--- Input material ---

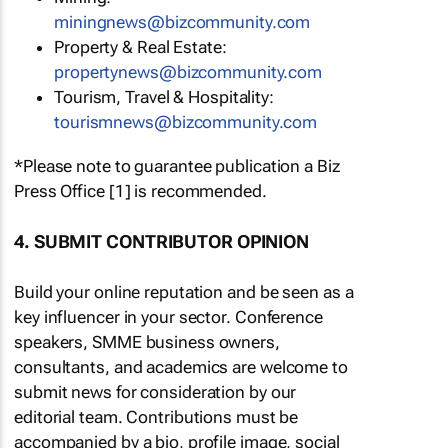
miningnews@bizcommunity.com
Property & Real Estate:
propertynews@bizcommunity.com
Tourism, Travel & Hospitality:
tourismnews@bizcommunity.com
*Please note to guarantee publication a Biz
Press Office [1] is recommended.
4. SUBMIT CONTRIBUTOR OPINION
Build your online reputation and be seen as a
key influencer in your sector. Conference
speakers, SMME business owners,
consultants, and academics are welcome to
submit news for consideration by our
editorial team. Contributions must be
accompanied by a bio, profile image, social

---
--- Input material ---

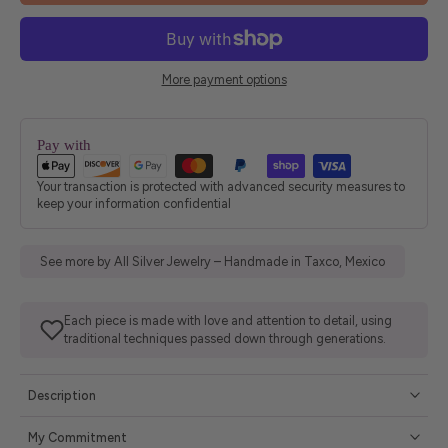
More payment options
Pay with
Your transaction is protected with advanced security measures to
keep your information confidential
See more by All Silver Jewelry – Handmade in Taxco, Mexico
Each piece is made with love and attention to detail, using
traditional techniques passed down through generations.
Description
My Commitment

---

-- Problem --
Output the lines above between the one holding "miningnews@bizcommunity.com" and the one holding "accompanied by a bio, profile image, social", inclusive, with nothing before or after them.

-- Written response --
miningnews@bizcommunity.com
Property & Real Estate:
propertynews@bizcommunity.com
Tourism, Travel & Hospitality:
tourismnews@bizcommunity.com
*Please note to guarantee publication a Biz
Press Office [1] is recommended.
4. SUBMIT CONTRIBUTOR OPINION
Build your online reputation and be seen as a
key influencer in your sector. Conference
speakers, SMME business owners,
consultants, and academics are welcome to
submit news for consideration by our
editorial team. Contributions must be
accompanied by a bio, profile image, social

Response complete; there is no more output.